Волкодав молча пошёл вперёд по мономатанским коврам, когда-то великолепным, но теперь изрядно засаленным. Он не стал напоминать кунсу о роде Серого Пса и о мальчике, которого тот не добил когда-то, испытывая судьбу. Заговорить с врагом – значит протянуть между ним и собой незримую, но очень прочную нить, которая делает невозможным убийство. Не стал он и предлагать Винитарию поединка. Ему незачем было просить справедливости у Богов. Он пришёл казнить Людоеда. Божий Суд для этого не потребен.

Винитарий выпустил волосы девочки. Та мигом откатилась прочь, в угол, и приподнялась на колени, забыв о своей наготе и во все глаза следя за двоими мужчинами, потому что в одном из них ей вдруг померещился избавитель.
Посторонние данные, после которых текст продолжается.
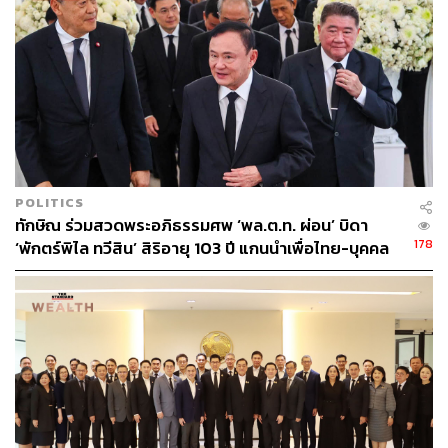
POLITICS
ทักษิณ ร่วมสวดพระอภิธรรมศพ ‘พล.ต.ท. ผ่อน’ บิดา
178
‘พักตร์พิไล ทวีสิน’ สิริอายุ 103 ปี แกนนำเพื่อไทย-บุคคล
หลากวงการร่วมอาลัย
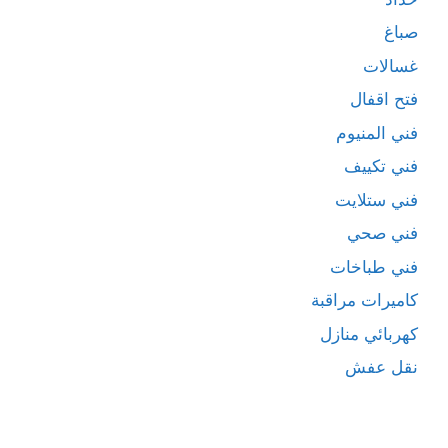
صباغ
غسالات
فتح اقفال
فني المنيوم
فني تكييف
فني ستلايت
فني صحي
فني طباخات
كاميرات مراقبة
كهربائي منازل
نقل عفش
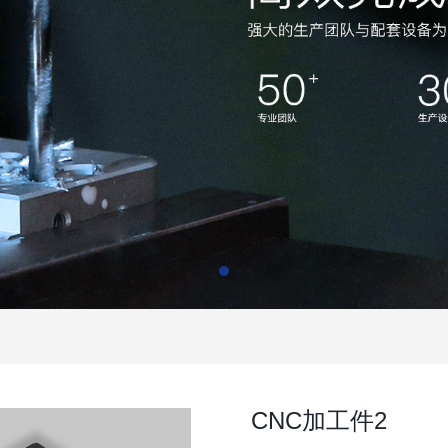
CNC加工件2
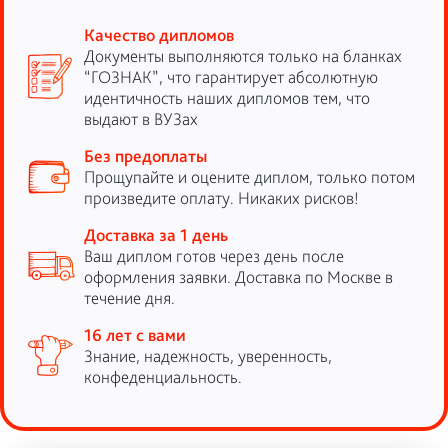
Качество дипломов
Документы выполняются только на бланках
“ГОЗНАК”, что гарантирует абсолютную
идентичность наших дипломов тем, что
выдают в ВУЗах
Без предоплаты
Прощупайте и оцените диплом, только потом
произведите оплату. Никаких рисков!
Доставка за 1 день
Ваш диплом готов через день после
оформления заявки. Доставка по Москве в
течение дня.
16 лет с вами
Знание, надежность, уверенность,
конфеденциальность.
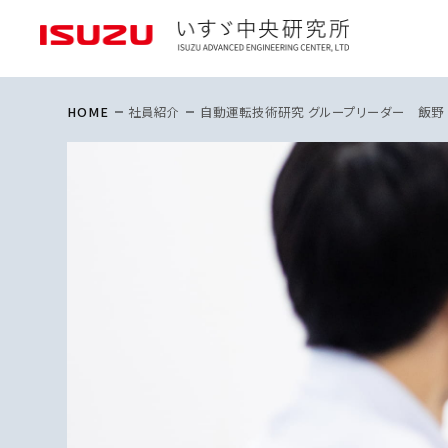
電動
HOME
社員紹介
自動運転技術研究 グループリーダー 飯野
内燃
ソリ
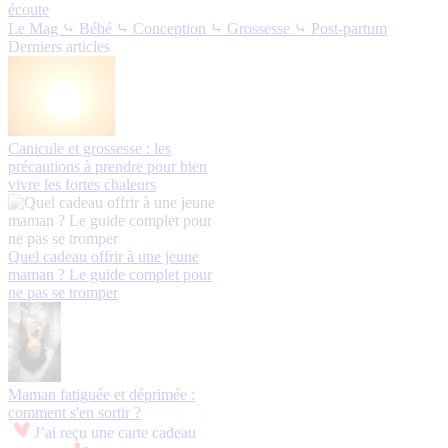
écoute
Le Mag
⤷ Bébé
⤷ Conception
⤷ Grossesse
⤷ Post-partum
Derniers articles
Canicule et grossesse : les
précautions à prendre pour bien
vivre les fortes chaleurs
Quel cadeau offrir à une jeune
maman ? Le guide complet pour
ne pas se tromper
Maman fatiguée et déprimée :
comment s'en sortir ?
J’ai reçu une carte cadeau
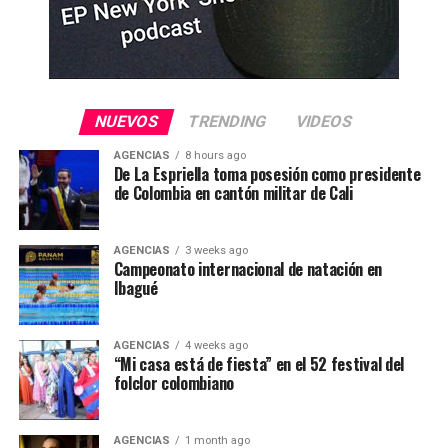
NUEVOS
TRENDING
VIDEOS
AGENCIAS
8 hours ago
De La Espriella toma posesión como presidente
de Colombia en cantón militar de Cali
AGENCIAS
3 weeks ago
Campeonato internacional de natación en
Ibagué
AGENCIAS
4 weeks ago
“Mi casa está de fiesta” en el 52 festival del
folclor colombiano
AGENCIAS
1 month ago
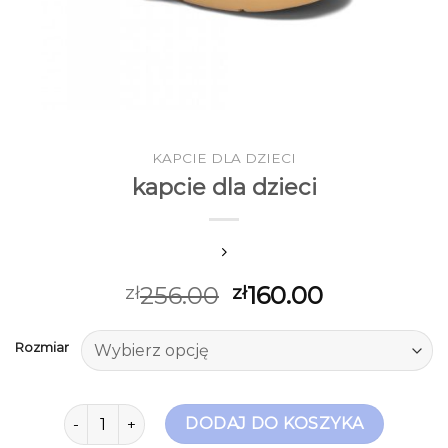
KAPCIE DLA DZIECI
kapcie dla dzieci
256.00
160.00
zł
zł
Rozmiar
ilość kapcie dla dzieci
DODAJ DO KOSZYKA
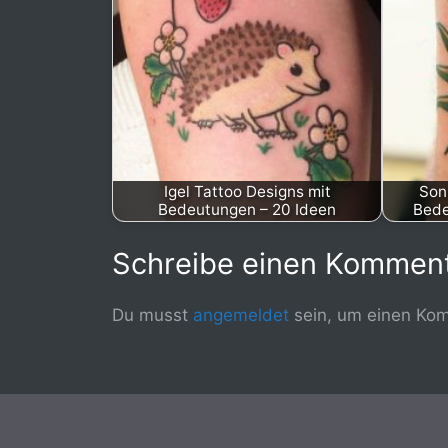
Igel Tattoo Designs mit
Son
Bedeutungen – 20 Ideen
Bede
Schreibe einen Kommen
Du musst
angemeldet
sein, um einen Ko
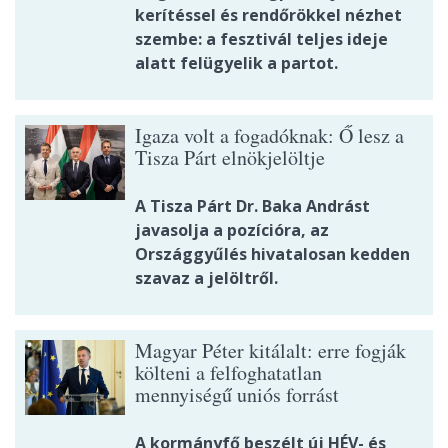
kerítéssel és rendőrökkel nézhet
szembe: a fesztivál teljes ideje
alatt felügyelik a partot.
Igaza volt a fogadóknak: Ő lesz a
Tisza Párt elnökjelöltje
A Tisza Párt Dr. Baka Andrást
javasolja a pozícióra, az
Országgyűlés hivatalosan kedden
szavaz a jelöltről.
Magyar Péter kitálalt: erre fogják
költeni a felfoghatatlan
mennyiségű uniós forrást
A kormányfő beszélt új HÉV- és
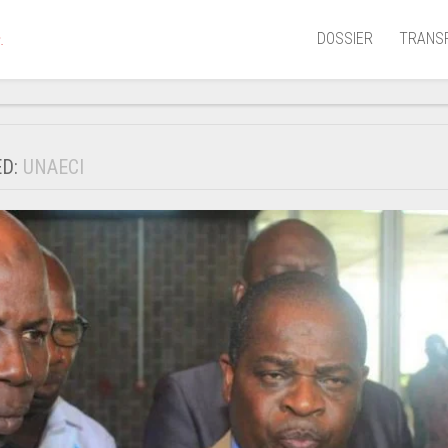
DOSSIER
TRANS
.
Aérien
Mariti
ED:
UNAECI
Portua
Routie
Ferrov
Laguna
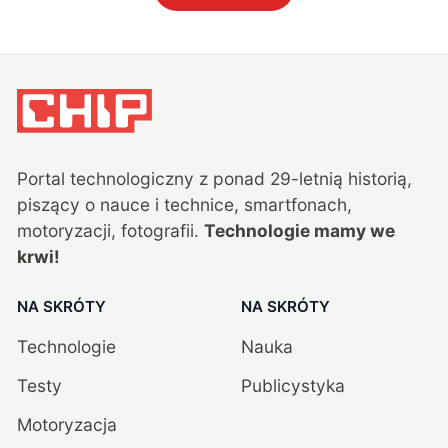
Portal technologiczny z ponad
29
-letnią historią,
piszący o nauce i technice, smartfonach,
motoryzacji, fotografii.
Technologie mamy we
krwi!
NA SKRÓTY
NA SKRÓTY
Technologie
Nauka
Testy
Publicystyka
Motoryzacja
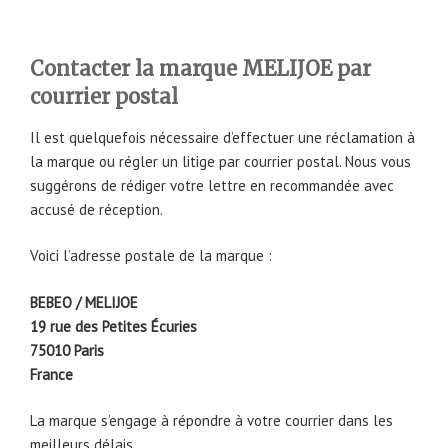
Contacter la marque MELIJOE par
courrier postal
Il est quelquefois nécessaire d’effectuer une réclamation à
la marque ou régler un litige par courrier postal. Nous vous
suggérons de rédiger votre lettre en recommandée avec
accusé de réception.
Voici l’adresse postale de la marque :
BEBEO / MELIJOE
19 rue des Petites Écuries
75010 Paris
France
La marque s’engage à répondre à votre courrier dans les
meilleurs délais.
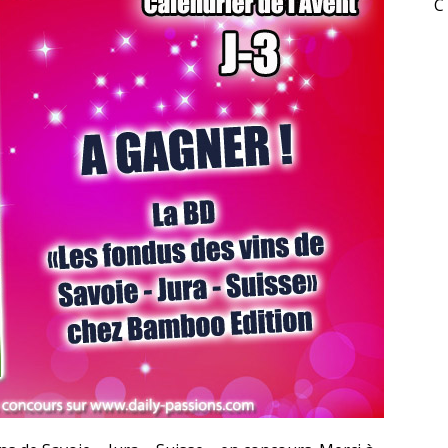
C
RESYNCED
- UNE BELLE HISTOIRE !
DE CHOC !
ES 1 & 2) » – UN PASSÉ TROUBLE !
S 1 ET 2 » - CRUELLE VENGEANCE !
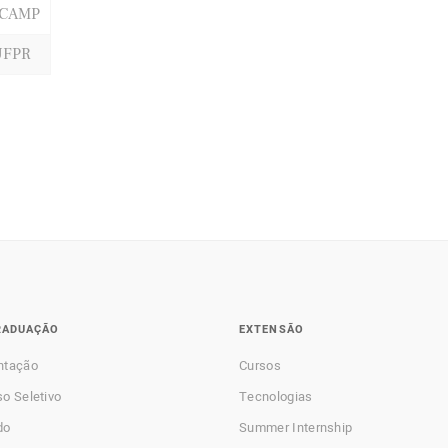
ICAMP
UFPR
RADUAÇÃO
EXTENSÃO
ntação
Cursos
o Seletivo
Tecnologias
do
Summer Internship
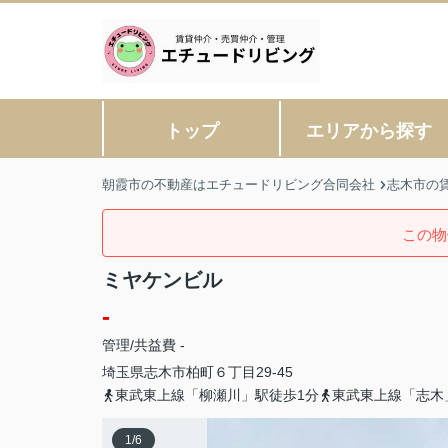
トップ
エリアから探す
朝霞市の不動産はエチュードリビング合同会社
志木市の
この物
ミヤケンビル
-
管理/共益費 -
埼玉県
志木市
柏町
６丁目29-45
東武東上線「柳瀬川」駅徒歩1分
東武東上線「志木
1
/
6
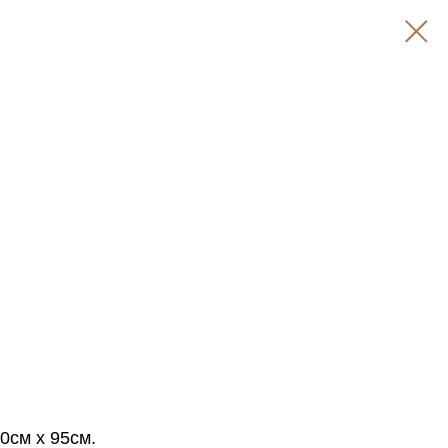
0см х 95см.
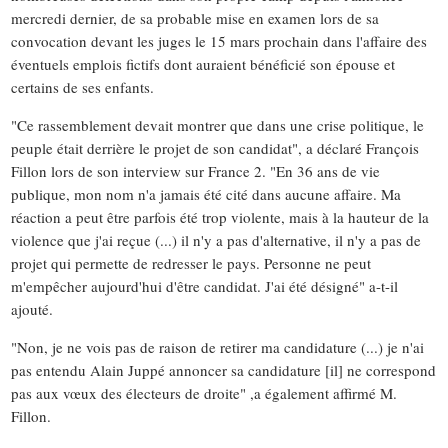
mercredi dernier, de sa probable mise en examen lors de sa
convocation devant les juges le 15 mars prochain dans l'affaire des
éventuels emplois fictifs dont auraient bénéficié son épouse et
certains de ses enfants.
"Ce rassemblement devait montrer que dans une crise politique, le
peuple était derrière le projet de son candidat", a déclaré François
Fillon lors de son interview sur France 2. "En 36 ans de vie
publique, mon nom n'a jamais été cité dans aucune affaire. Ma
réaction a peut être parfois été trop violente, mais à la hauteur de la
violence que j'ai reçue (...) il n'y a pas d'alternative, il n'y a pas de
projet qui permette de redresser le pays. Personne ne peut
m'empêcher aujourd'hui d'être candidat. J'ai été désigné" a-t-il
ajouté.
"Non, je ne vois pas de raison de retirer ma candidature (...) je n'ai
pas entendu Alain Juppé annoncer sa candidature [il] ne correspond
pas aux vœux des électeurs de droite" ,a également affirmé M.
Fillon.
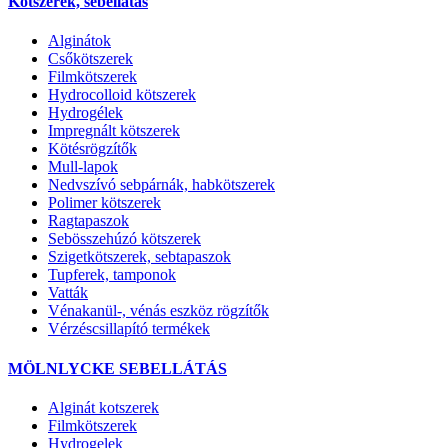
Kötszerek, sebellátás
Alginátok
Csőkötszerek
Filmkötszerek
Hydrocolloid kötszerek
Hydrogélek
Impregnált kötszerek
Kötésrögzítők
Mull-lapok
Nedvszívó sebpárnák, habkötszerek
Polimer kötszerek
Ragtapaszok
Sebösszehúzó kötszerek
Szigetkötszerek, sebtapaszok
Tupferek, tamponok
Vatták
Vénakanül-, vénás eszköz rögzítők
Vérzéscsillapító termékek
MÖLNLYCKE SEBELLÁTÁS
Alginát kotszerek
Filmkötszerek
Hydrogelek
Винитарий был опытным воином и не утратил былой сноровки, даже порядочно разжирев. Он кинулся к оружию, висевшему на стене, с удивительной быстротой, которой на первый взгляд трудно было от него ожидать. Но в это время Волкодав метнул копьё. Оно пробило живот Людоеда, отбросило его назад, со страшной силой ударило в стену и застряло, насмерть зажатое расщеплённым бревном.

Не минует цели удар, который готовили одиннадцать лет. А минует – значит, не Волкодав его наносил.

Несколько мгновений Людоед непонимающе смотрел на свой живот и на перекладину копья, глубоко вмятую в тело. Потом схватился за древко и закричал. Жутким, бессмысленным криком смертельно раненного зверя.


Рёв Людоеда раскатился по всему замку – только глухой или мёртвый мог бы не услышать его.

Но Волкодав знал, что комесы не прибегут.

Его босые ноги уже ощутили тяжкую судорогу, докатившуюся сквозь дубовые перекрытия и толщу ковров. Потом донеслись испуганные голоса. Где-то там, внизу, ворочались брёвна стен, колебались потолки, вздыбливались полы, с чудовищным треском расходились добротно спряженные углы. Никакая сила не превозможет буйную силу дерева, возросшего у перекрестья лесных троп и там же засохшего. Только Боги могли бы остановить её. Но Боги вмешиваться не захотят. В этом Волкодав был уверен.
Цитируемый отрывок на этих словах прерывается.